If I stop filebeat, delete the registry file and then start filebeat again I don't see any CRI errors for hours now.
I repeated this several times and my conclusion is that the CRI error only appears if there's a registry file on startup.

@steffens here's the offset for this particular file:

{
  "source": "/var/lib/docker/containers/fa4b520c2374b1830eb46d3455f0a660acea4f735a68238408142709d4b830f2/fa4b520c2374b1830eb46d3455f0a660acea4f735a68238408142709d4b830f2-json.log",
  "offset": 18648000,
  "timestamp": "2018-08-31T03:00:41.543776889Z",
  "ttl": -1,
  "type": "docker",
  "meta": null,
  "FileStateOS": {
    "inode": 5233642,
    "device": 66311
  }
},

Hi everyone,

Thank you for all the feedback, this should help us in the task of fixing the issue. BTW, there is a public issue here: https://github.com/elastic/beats/issues/8175 as the bugs seems confirmed.

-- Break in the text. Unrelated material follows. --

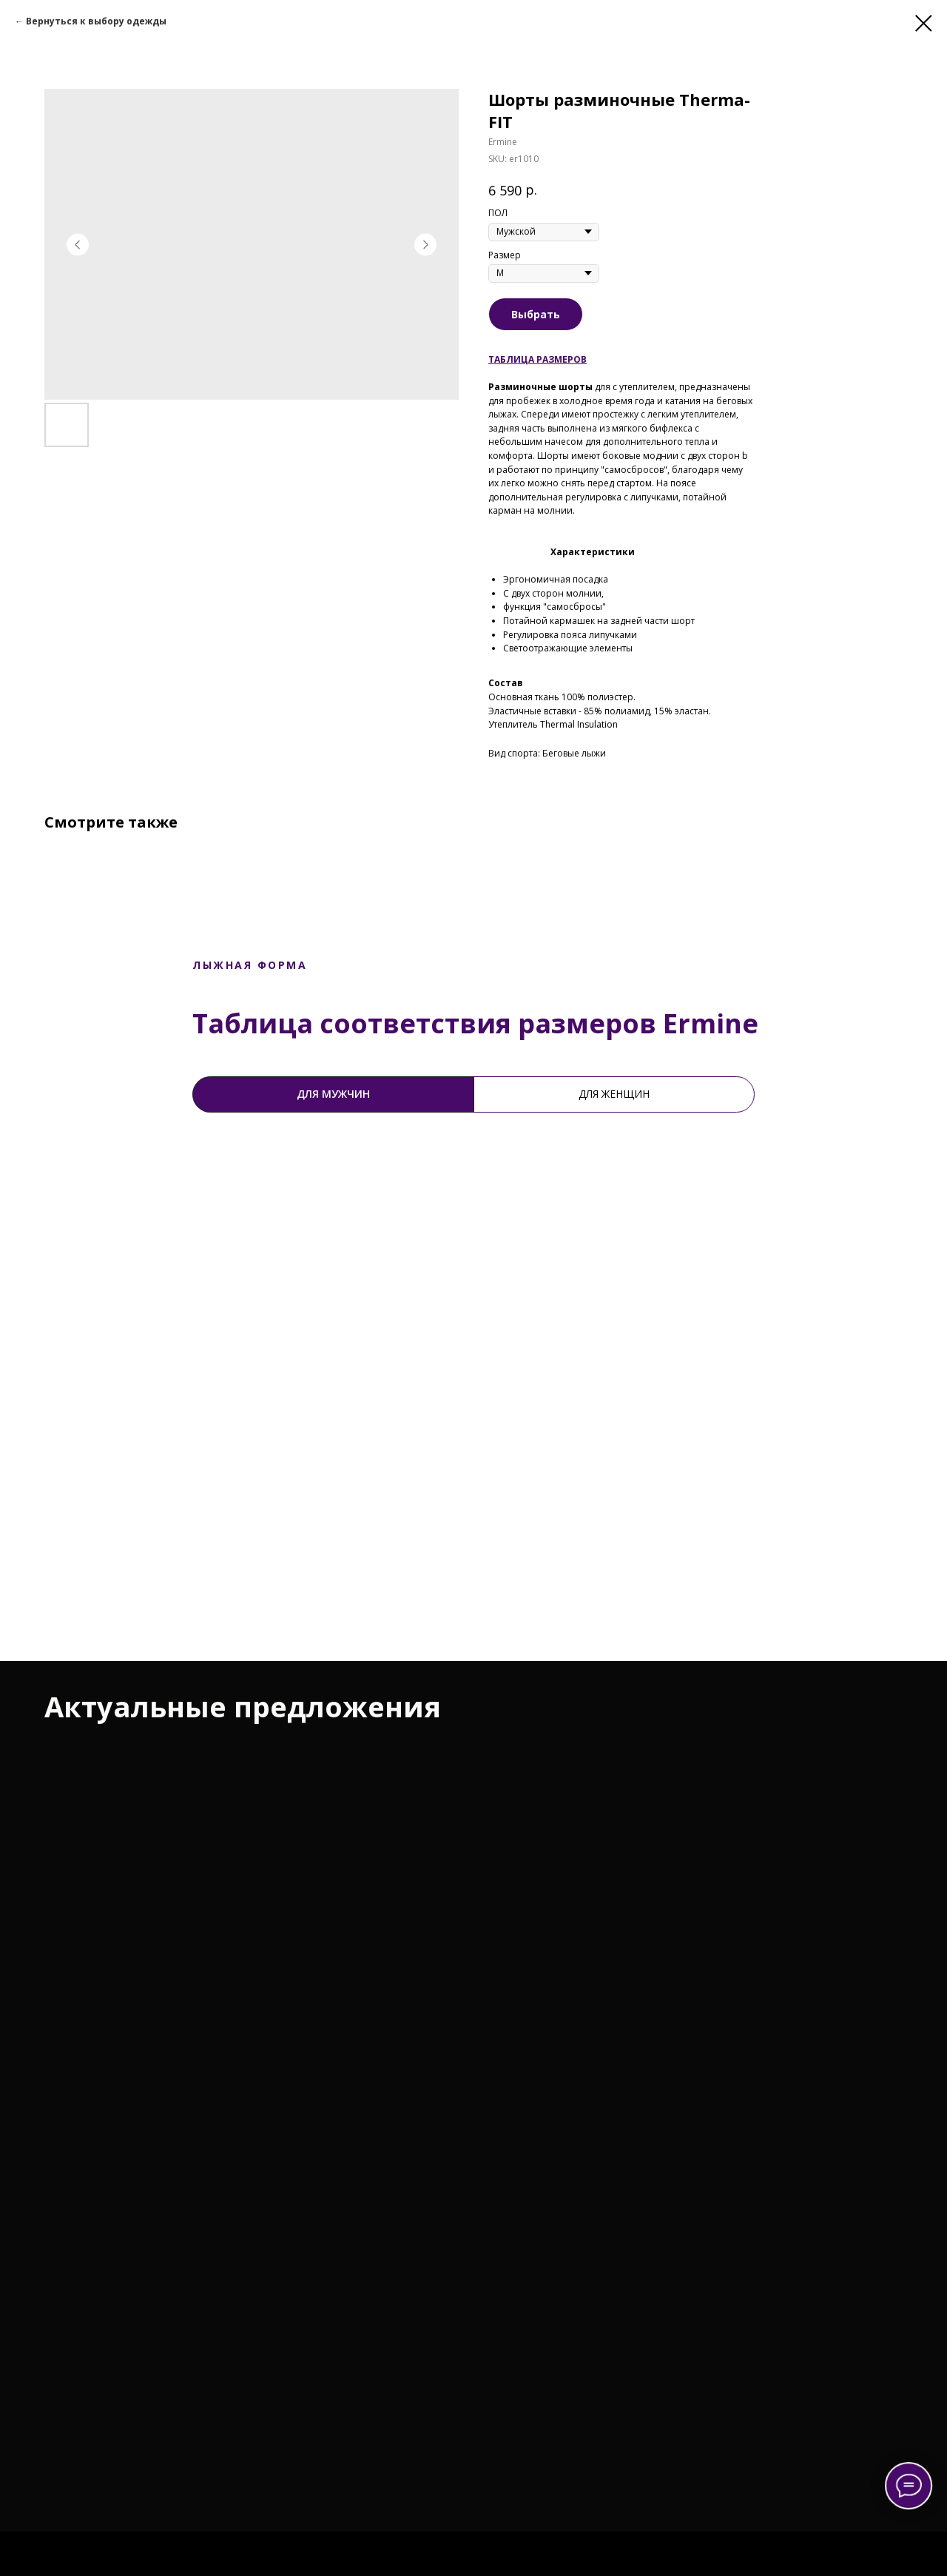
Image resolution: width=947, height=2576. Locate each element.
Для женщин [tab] (614, 1094)
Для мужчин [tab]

@Jarek_Miszkinis, I'm wondering, do you see any other ocurrence of the /var/lib/docker/containers/fa4b520c2374b1830eb46d3455f0a660acea4f735a68238408142709d4b830f2/fa4b520c2374b1830eb46d3455f0a660acea4f735a68238408142709d4b830f2-json.log file in your registry?

Best regards

I have another question for everyone, do you see this behavior if you disable combine_partials? This is a new feature introduced in 6.4 so it could potentially be one of the causes of this issue.

An update here, it seems the root cause has been found, and we are working on the fix: https://github.com/elastic/beats/issues/8175

This topic was automatically closed 28 days after the last reply. New replies are no longer allowed.